「財政再建」は正念場(ブラジル)【キーワード】
2015年9月10日
<今日のキーワード>
ブラジルの財政収支(利払いを除くプライマリー収支、以下同様)は、2014年にGDP比▲0.6%と現行統計開始(2001年)以来初の赤字になりました。2015年の財政収支の目標は、景気見通しの下方修正などにより、7月下旬に同+1.1%から+0.15%の黒字に引き下げられました。景気低迷と政治的な不透明感が長引くなか、市場では「財政再建」の行方に注目が集まっています。
【ポイント1】2016年の財政収支目標は、予算段階で初の赤字に
野党からは財政緊縮努力が不十分との批判、予算案拒否の動きも
■政府が8月31日に議会に提出した予算案によると、2016年の財政収支目標はGDP比▲0.5%の赤字とされました。実質GDP成長率が前年比+0.2%とほぼゼロ成長となる前提などから、初めて計画段階の財政収支目標が赤字になりました。

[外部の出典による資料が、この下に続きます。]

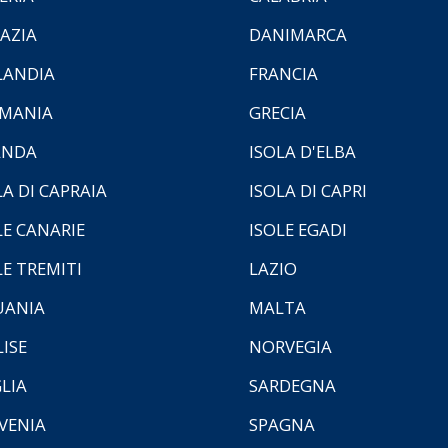
AZIA
DANIMARCA
LANDIA
FRANCIA
MANIA
GRECIA
ANDA
ISOLA D'ELBA
LA DI CAPRAIA
ISOLA DI CAPRI
LE CANARIE
ISOLE EGADI
LE TREMITI
LAZIO
UANIA
MALTA
ISE
NORVEGIA
LIA
SARDEGNA
VENIA
SPAGNA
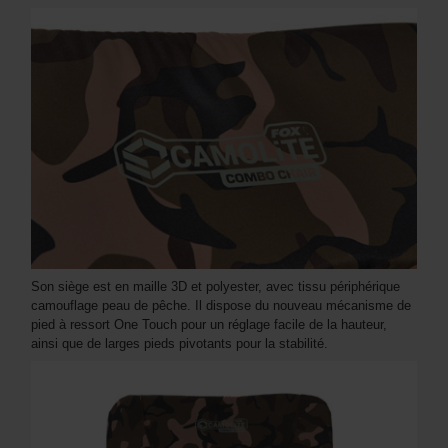
Son siège est en maille 3D et polyester, avec tissu périphérique
camouflage peau de pêche. Il dispose du nouveau mécanisme de
pied à ressort One Touch pour un réglage facile de la hauteur,
ainsi que de larges pieds pivotants pour la stabilité.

■野党からは、財政緊縮努力が不十分であり、政府提出の予算案を拒否すべきとの意見が出ています。政府が財政緊縮に十分踏み込めなかった背景として、一段の歳出削減を目指すレビ財務相と、増税中心の財政再建を目指すバルボーザ企画相との意見の相違を指摘する見方もあります。
【ポイント2】S&Pは非投資適格級に格下げ
見通しも「弱含み」
■大手格付け会社S&Pは9日、ブラジル国債の格付けを1段階引き下げ、BB+にすると発表しました。同社の格付けでは、投資適格級から外れることになります。同社は7月に、財政緊縮の進展に、政治的、経済的リスクが高まったとして、格付けの見通しを「弱含み」に引き下げていました。その後、状況に改善が見られず、何らかの追加措置が無ければ予算案の達成も困難との判断があったと見られます。

【今後の展開】「財政再建」路線が確認されれば、国債利回りの再評価も
■ルセフ大統領は「財政再建」の方針を継続
報道では、レビ財務相の辞任を求める与党内の動きが伝えられています。しかし、ルセフ大統領は、8月下旬に閣僚ポストの大幅削減と省庁の規模縮小で歳出を抑制する考えを示すなど、レビ財務相と同じ「財政再建」の方針を続けています。
■国債利回りの高さは再評価の可能性も
ブラジル国債の利回りは、足元の格下げもあり当面不安定な動きとなりそうですが、レビ財務相の去就を巡る不透明感が払拭され、「財政再建」路線の進展に確信度が増せば、利回りの高さが投資魅力の一つとして再評価される可能性がありそうです。